INSTRUCTIONS TO FOLLOW —
Without the pictures, can you quote each line below exactly?

INFORMATION —
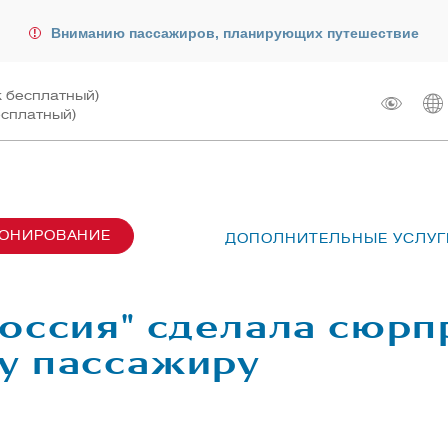
Вниманию пассажиров, планирующих путешествие
к бесплатный)
есплатный)
РОНИРОВАНИЕ
ДОПОЛНИТЕЛЬНЫЕ УСЛУГ
сах SU6001-6999
лот
ые перевозки
 рейсом
оссия" сделала сюрп
чартера
жирам
у пассажиру
ту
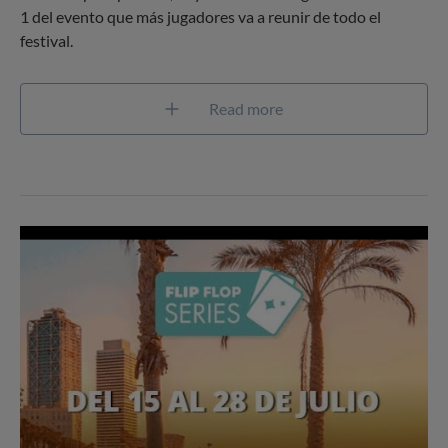
1 del evento que más jugadores va a reunir de todo el
festival.
Read more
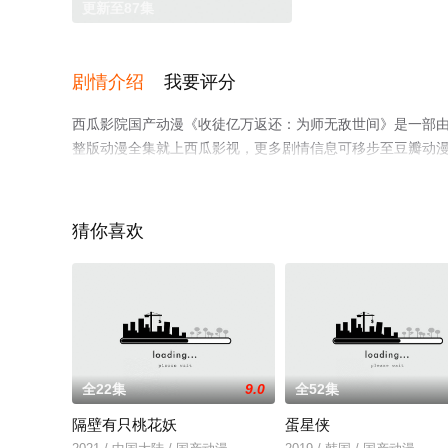
更新至87集
剧情介绍
我要评分
西瓜影院国产动漫《收徒亿万返还：为师无敌世间》是一部
整版动漫全集就上西瓜影视，更多剧情信息可移步至豆瓣动
猜你喜欢
全22集
9.0
全52集
隔壁有只桃花妖
蛋星侠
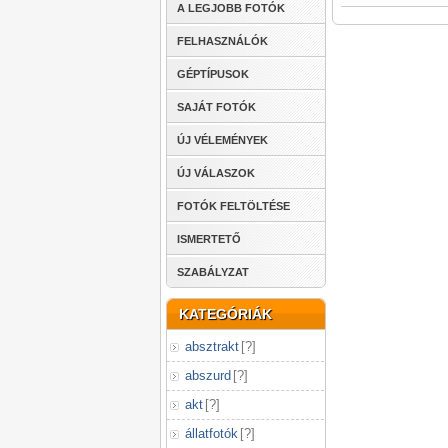
A LEGJOBB FOTÓK
FELHASZNÁLÓK
GÉPTÍPUSOK
SAJÁT FOTÓK
ÚJ VÉLEMÉNYEK
ÚJ VÁLASZOK
FOTÓK FELTÖLTÉSE
ISMERTETŐ
SZABÁLYZAT
KATEGÓRIÁK
absztrakt
[
?
]
abszurd
[
?
]
akt
[
?
]
állatfotók
[
?
]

ANSWER TO THE PROBLEM —
Вниманию пассажиров, планирующих путешествие
к бесплатный)
есплатный)
РОНИРОВАНИЕ
ДОПОЛНИТЕЛЬНЫЕ УСЛУГ
сах SU6001-6999
лот
ые перевозки
 рейсом
оссия" сделала сюрп
чартера
жирам
у пассажиру
ту
1 del evento que más jugadores va a reunir de todo el
festival.
Read more
更新至87集
剧情介绍
我要评分
西瓜影院国产动漫《收徒亿万返还：为师无敌世间》是一部
整版动漫全集就上西瓜影视，更多剧情信息可移步至豆瓣动
猜你喜欢
全22集
9.0
全52集
隔壁有只桃花妖
蛋星侠
A LEGJOBB FOTÓK
FELHASZNÁLÓK
GÉPTÍPUSOK
SAJÁT FOTÓK
ÚJ VÉLEMÉNYEK
ÚJ VÁLASZOK
FOTÓK FELTÖLTÉSE
ISMERTETŐ
SZABÁLYZAT
KATEGÓRIÁK
absztrakt
[
?
]
abszurd
[
?
]
akt
[
?
]
állatfotók
[
?
]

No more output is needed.